Disclaimer: I do not have insight into how each data set was collected, so I will just have to take it all at face value.
Data Call Results
Looking across the data, a decent collection of industries is represented (though the distribution is unknown).
The industries are spread across North/South America, Europe, AsiaPac, and the Middle East (again, the distribution is unknown).
The data sources vary a bit with a number of consulting organizations and product vendors as the primary input.
It looks like a decent distribution of tooling, with commercial dynamic assessment tools (DAST) being the most common.
The traditional "enterprise" languages like Java and .NET are most representative of the languages assessed. The tooling vendors dominate the numbers by the nature of tools typically scaling to test many more applications than the humans would.
(The numbers here represent the number of webapps taken from the percentages and total number of webapps provided in by the contributors.)
Looking at the vulnerabilities, there are an impressive amount at first blush as the total number of vulnerabilities reported was 2.3 million! That’s a lot of vulnerabilities within a two year span (2014-2015). However, if you look closely, Veracode contributed 2.2m, or approximately 96% of the total number of vulnerabilities reported.
Veracode contributed 99% of the XSS, 95-96% of the main three injection vulnerabilities, and 99% of the Unchecked (Unvalidated, Open, etc.) Redirects and XML External Entity (XXE) findings. These numbers equate to on average 4 SQLi and 43 XSS per application that Veracode assessed.
This brings up an interesting point related to metrics from a tool versus manual/hybrid approach. Tools will almost always report every instance of a vulnerability as a unique finding. When humans review, we typically collapse all instances of the same type of finding into one. This seems to be based on a difference of expectations (and marketing): Tools are expected to find all instances of a vulnerability where as humans typically will find something, look for a few other instances, and count it as one. Also, there are some categories of vulnerabilities that tools are pretty good at finding (evidenced above), many times more so than humans, but there are other categories that tools are unable to find because they require context. Humans can understand context within the application, tools struggle with this issue.
Another interesting tidbit is that Sonatype submitted vulnerability data, but was on the small dataset and not included due to only having data for a single category. For their 1,500 Java applications, they found 30k vulnerable libraries, or 20 vulnerable libraries per application. These kind of numbers lend ammunition to the argument that we have a problem with application inventory/dependency management (not that anyone who works with large numbers of applications would dispute this).
There is data (to some extent) for each of the Top 10 categories, with the exception of the new ones (A7 & A10). There was a similar case with the Top 10 2013 list when "A9 - Using Known Vulnerable Components" was added. Without data, we have to look a little more at where the other entries may have come from. The only references I could find to A7 and A9 were recommendations from Contrast to add them to the Top 10. While I don't disagree that these are issues, I'm trying to determine the justification behind making them the only two new entries in this Top 10. Anti-automation was brought up several times in the data call and mailing list, but it still seems to be missing from A7 as the focus is not on that part of "Insufficient Attack Protection".
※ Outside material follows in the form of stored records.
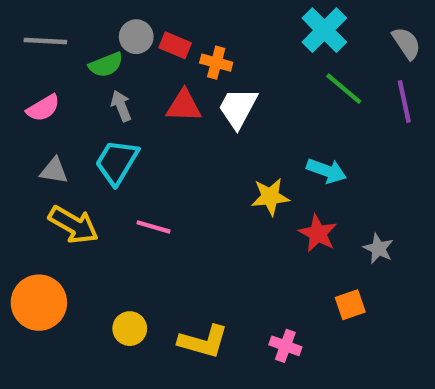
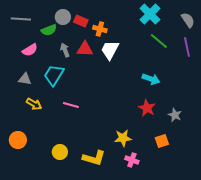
gray arrow: (121, 106) -> (65, 50), moved
pink semicircle: (43, 108) -> (30, 50), moved
yellow star: (270, 197) -> (123, 138), moved
yellow arrow: (74, 225) -> (34, 104), size x0.7
orange circle: (39, 303) -> (18, 140), size x0.7

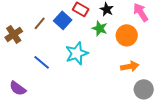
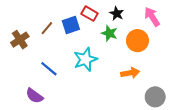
blue square: (63, 20) -> (71, 25), turned 30
orange arrow: (130, 66) -> (130, 73), moved
purple semicircle: (18, 88) -> (34, 96), moved

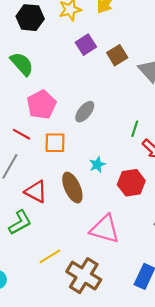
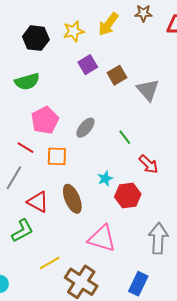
green semicircle: (22, 64) -> (27, 81), turned 115
green line: (135, 129) -> (125, 137), moved, turned -56
cyan star: (97, 165) -> (105, 179), moved

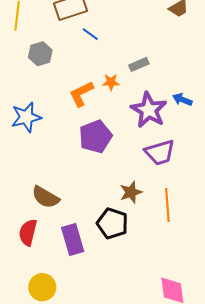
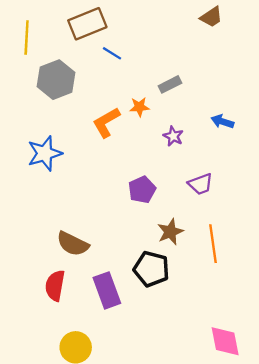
gray hexagon: (40, 54) -> (56, 80), size x1.4
purple star: (149, 110) -> (173, 136), moved, size x0.5
purple pentagon: (95, 136) -> (142, 190), moved, size x0.7
purple trapezoid: (160, 153) -> (201, 184), size x0.7

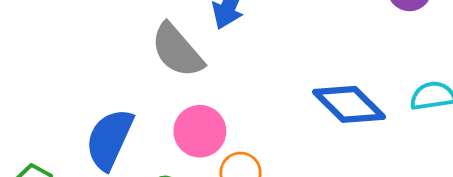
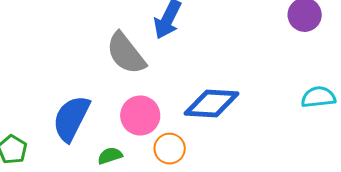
blue diamond: (349, 104) -> (212, 103), moved, turned -44

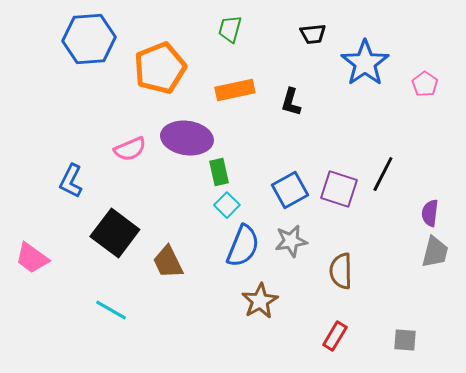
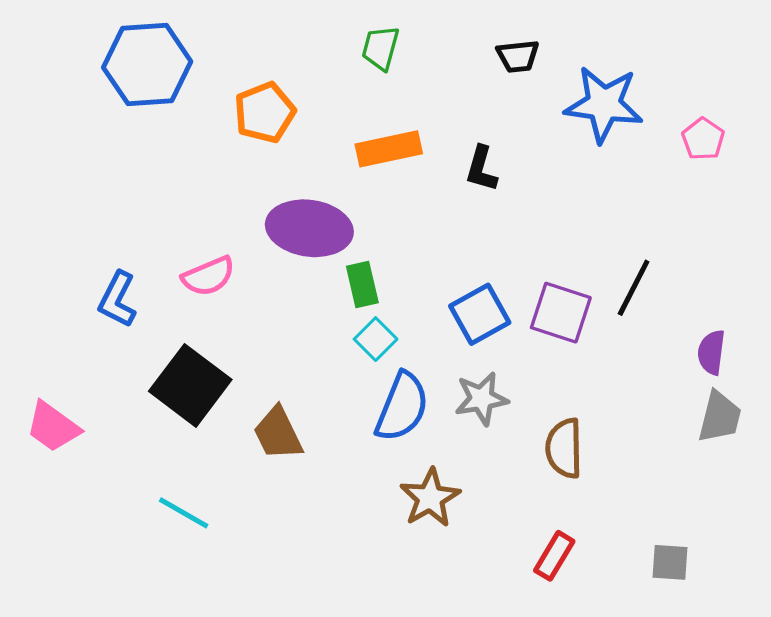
blue star: (365, 63) -> (604, 104), turned -30
orange pentagon: (160, 68) -> (265, 112), size x0.7
pink semicircle: (130, 149) -> (208, 276), moved

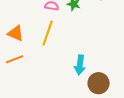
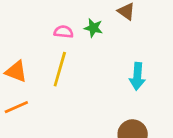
cyan arrow: (80, 65) -> (137, 76), moved

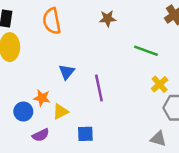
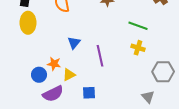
yellow cross: (160, 84) -> (138, 48), moved, turned -32
purple semicircle: (41, 135) -> (53, 94), size x1.5
gray triangle: (158, 139) -> (148, 97), turned 32

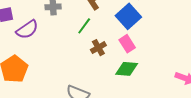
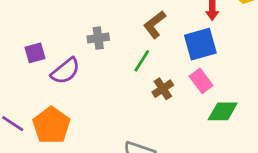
blue square: (128, 16) -> (200, 44), turned 30
green diamond: (127, 69) -> (223, 111), moved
(List of recommendations for additions to the T10 from both large and small dataset contributors.)
I skimmed through the Top 10 mailing list archives to see what discussions were had about what to add or removed from the Top 10 for this iteration. I expected to spend a couple hours doing so and found that it took 10 minutes. There are two or three emails from June 2016 - April 2017 with relatively basic questions about including SSRF in the Injection category or Mass Assignment in Authorization, but nothing else. If there was a discussion about the additions/modifications to the list, it wasn't part of the mailing list. I thought perhaps maybe there had been discussions on the "project-top-10" Slack channel, but there wasn't. The channel was created on July 10, 2016, and the last post was on July 10, 2016. Maybe I'm missing something, but I can't find any substantial community/project level discussion about what to do with this iteration of the OWASP Top 10 prior to the announcement of RC1.
What is the OWASP Top 10?
According to excerpts from the RC1 document:
"The goal of the Top 10 project is to raise awareness about application security by identifying some of the most critical risks facing organizations." - Page 3
"The 2010 version was revamped to prioritize by risk, not just prevalence, and this pattern was continued in 2013 and this latest 2017 release." - Page 3
"The primary aim of the OWASP Top 10 is to educate developers, designers, architects, managers, and organizations about the consequences of the most important web application security weaknesses." - Page 4
"Welcome to the OWASP Top 10 2017! This major update adds two new vulnerability categories for the first time:" - Page 4
"NOTE: The T10 is organized around major risk areas, and they are not intended to be airtight, non-overlapping, or a strict taxonomy. Some of them are organized around the attacker, some the vulnerability, some the defense, and some the asset. Organizations should consider establishing initiatives to stamp out these issues." - Page 5
So basically the Top 10 is a prioritized collection of "issues", "risks", "weaknesses" or "vulnerabilities" of varied types. Not being clear on what exactly this is a list of contributes to some of the confusion.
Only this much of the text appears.